While Wall Street is trying to guess when the Federal Reserve may begin to raise interest rates, the pace of the increases and the final destination is what's more important, BlackRock's Rick Rieder said Wednesday.
Earlier in the afternoon, the Federal Reserve released its post-meeting statement, making no changes to its interest rate policy. The central bank also removed all calendar references for when a hike could occur.
"There's this unbelievable focus on the date they start," said Rieder, co-head of BlackRock Americas fixed income.
"I think they're going to be very deliberate, and I think they're very concerned about not hitting the back end of the curve … and I think the destination is lower, as well."
For example, the Fed could raise rates by 25 basis points in September, perhaps wait a period and then add another 25 basis points, he told CNBC's "Closing Bell."

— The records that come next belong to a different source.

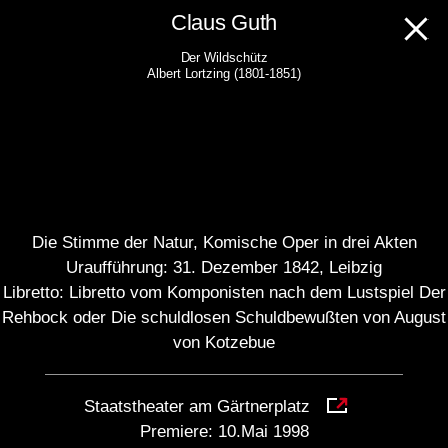
Skip
Claus Guth
to
Der Wildschütz
content
Albert Lortzing (1801-1851)
Die Stimme der Natur, Komische Oper in drei Akten
Uraufführung: 31. Dezember 1842, Leibzig
Libretto: Libretto vom Komponisten nach dem Lustspiel Der
Rehbock oder Die schuldlosen Schuldbewußten von August
von Kotzebue
Staatstheater am Gärtnerplatz
Premiere:
10.Mai 1998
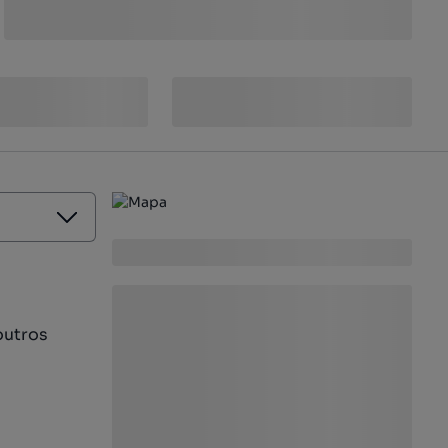
outros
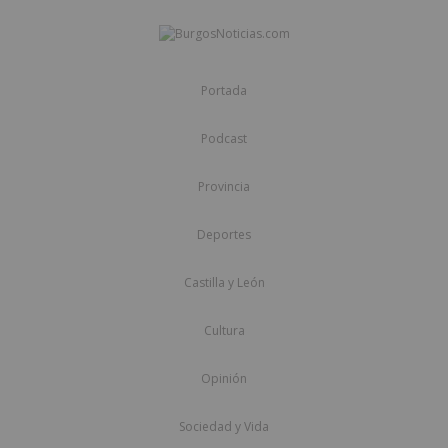
Portada
Podcast
Provincia
Deportes
Castilla y León
Cultura
Opinión
Sociedad y Vida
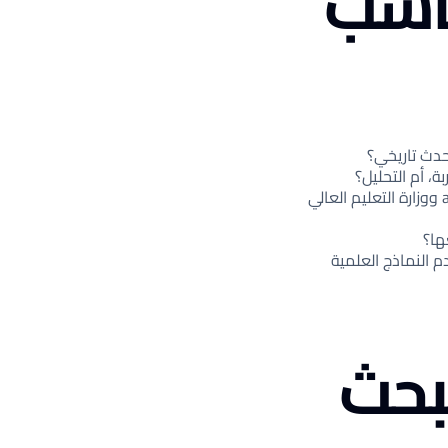
ناسب
حدث تاريخي؟
، أم التحليل؟
استخدم مواقع الجامعات، مثل جامعة قاسم، وشبكة academia ووزارة التعليم العالي
ها؟
النماذج العلمية
لبحث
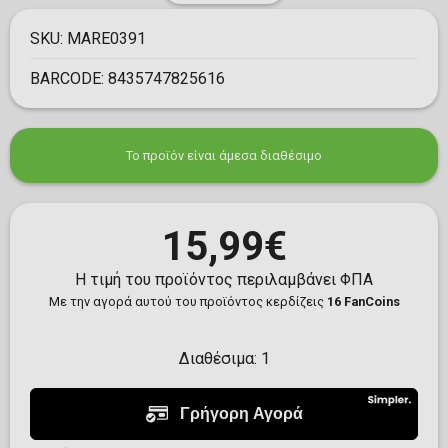
SKU:
MARE0391
BARCODE:
8435747825616
Το προϊόν είναι άμεσα διαθέσιμο
15,99€
Η τιμή του προϊόντος περιλαμβάνει ΦΠΑ
Με την αγορά αυτού του προϊόντος κερδίζεις
16 FanCoins
Διαθέσιμα:
1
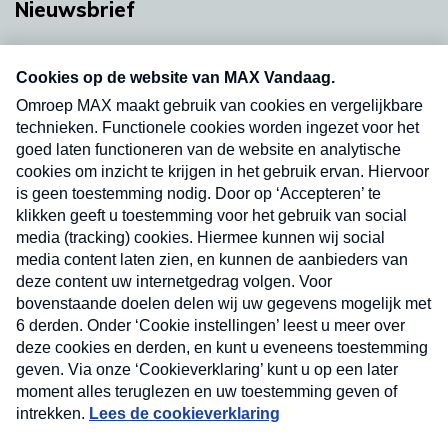
Nieuwsbrief
Neem hier een gratis abonnement op onze
nieuwsbrief. Elke vrijdag- en dinsdagochtend in
uw mailbox.
Verzend
Nieuwsbrief
Neem hier een gratis abonnement op onze
nieuwsbrief. Elke vrijdag- en dinsdagochtend in uw
mailbox.
Contact
Algemene voorwaarden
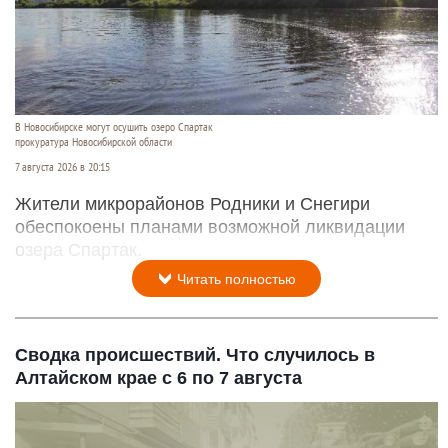
В Новосибирске могут осушить озеро Спартак
прокуратура Новосибирской области
7 августа 2026 в 20:15
Жители микрорайонов Родники и Снегири
обеспокоены планами возможной ликвидации
озера Спартак.
Читать полностью
Сводка происшествий. Что случилось в
Алтайском крае с 6 по 7 августа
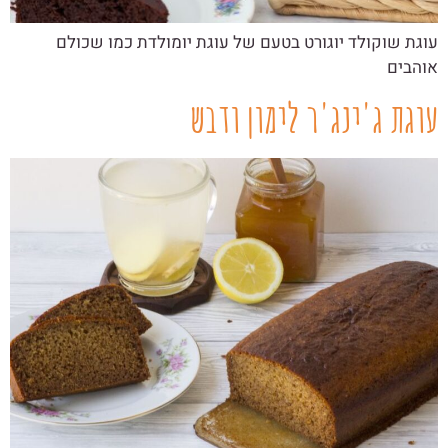
עוגת שוקולד יוגורט בטעם של עוגת יומולדת כמו שכולם
אוהבים
עוגת ג'ינג'ר לימון ודבש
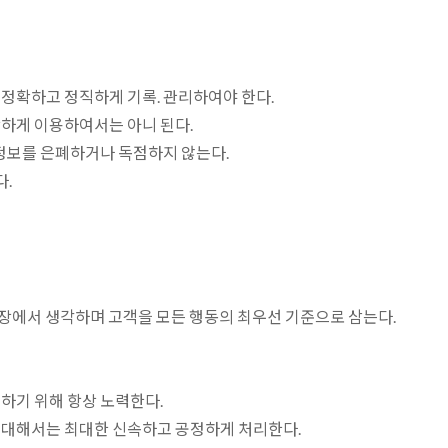
정확하고 정직하게 기록. 관리하여야 한다.
당하게 이용하여서는 아니 된다.
 정보를 은폐하거나 독점하지 않는다.
.
장에서 생각하며 고객을 모든 행동의 최우선 기준으로 삼는다.
하기 위해 항상 노력한다.
 대해서는 최대한 신속하고 공정하게 처리한다.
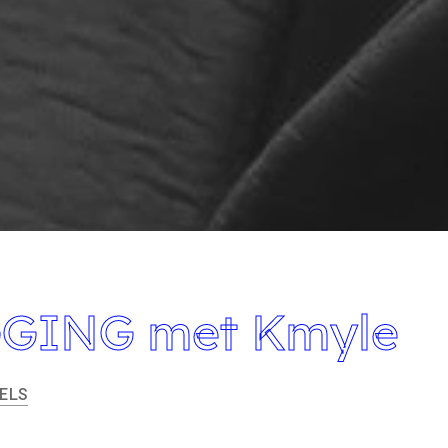
GING met Kmyle
ELS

He called September the base case for the first rate hike.
Although the first quarter disappointed, he thinks the second quarter will provide the central bank an opportunity to make a move.
"We think the second quarter is going to be better and will give them a window to do it. We do think they want to do it and they should do it," he said.
As for concerns about a liquidity problem in the bond market, most notably raised by JPMorgan CEO Jamie Dimon and former Treasury Secretary Larry Summers, Rieder said, "there's no doubt that it's harder to transact broadly in the marketplace."
He said liquidity is a function of uncertainty and believes that once the Fed lays out a plan the market will stabilize.